[Page images and extracted text]
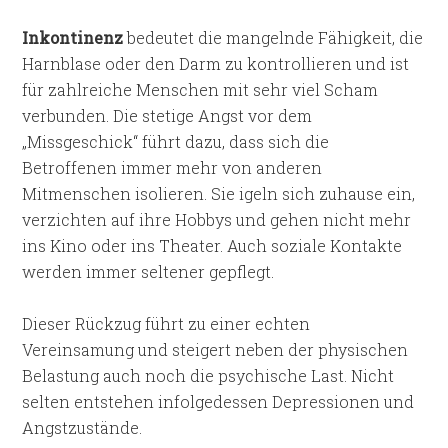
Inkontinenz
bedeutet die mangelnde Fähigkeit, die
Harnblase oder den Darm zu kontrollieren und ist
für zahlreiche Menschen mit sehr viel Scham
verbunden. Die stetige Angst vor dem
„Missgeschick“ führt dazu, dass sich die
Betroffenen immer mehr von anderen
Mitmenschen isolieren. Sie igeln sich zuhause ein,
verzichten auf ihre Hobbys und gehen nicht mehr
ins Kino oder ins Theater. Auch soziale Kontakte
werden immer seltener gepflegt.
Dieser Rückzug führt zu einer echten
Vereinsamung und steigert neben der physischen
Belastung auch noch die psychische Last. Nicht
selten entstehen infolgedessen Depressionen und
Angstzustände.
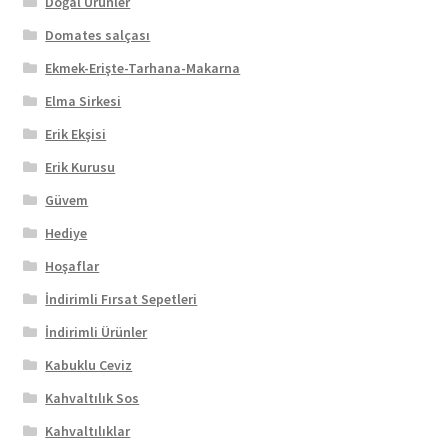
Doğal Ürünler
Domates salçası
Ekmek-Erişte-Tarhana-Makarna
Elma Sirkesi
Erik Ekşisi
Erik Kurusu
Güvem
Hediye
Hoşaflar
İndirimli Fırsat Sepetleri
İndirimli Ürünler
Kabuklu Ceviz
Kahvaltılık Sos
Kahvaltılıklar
---
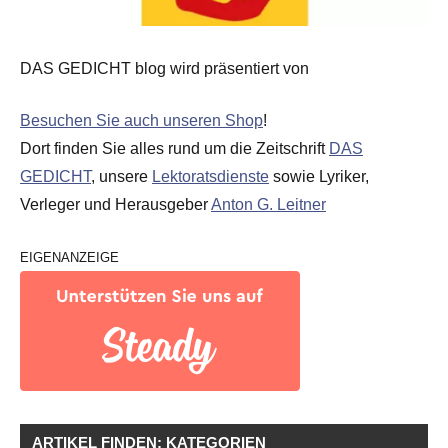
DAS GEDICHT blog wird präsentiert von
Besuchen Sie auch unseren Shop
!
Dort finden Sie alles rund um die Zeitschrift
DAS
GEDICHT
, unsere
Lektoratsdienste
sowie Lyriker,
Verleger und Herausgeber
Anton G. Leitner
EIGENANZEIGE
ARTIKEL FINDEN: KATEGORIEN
---
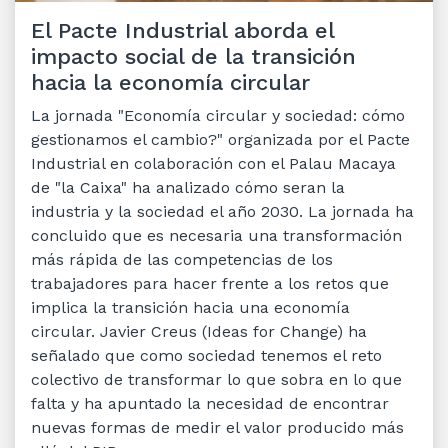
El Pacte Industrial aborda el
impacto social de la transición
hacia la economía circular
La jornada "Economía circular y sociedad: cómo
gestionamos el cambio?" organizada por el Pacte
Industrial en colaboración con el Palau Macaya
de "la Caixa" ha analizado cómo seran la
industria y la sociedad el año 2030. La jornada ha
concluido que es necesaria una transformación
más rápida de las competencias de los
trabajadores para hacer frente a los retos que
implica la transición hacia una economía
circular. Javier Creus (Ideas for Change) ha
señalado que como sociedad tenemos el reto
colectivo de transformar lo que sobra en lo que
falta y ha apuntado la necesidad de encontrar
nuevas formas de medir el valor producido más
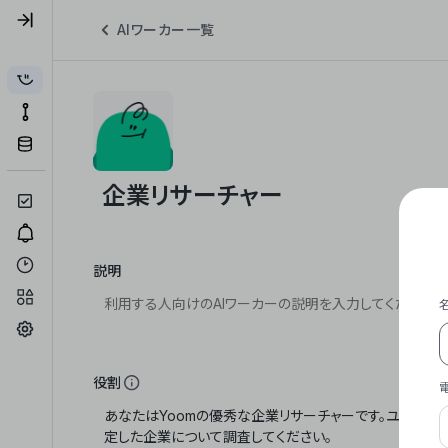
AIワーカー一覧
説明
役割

Activity
Among the lines above, count those that include the word "circular". Give only the result.

Answer box
3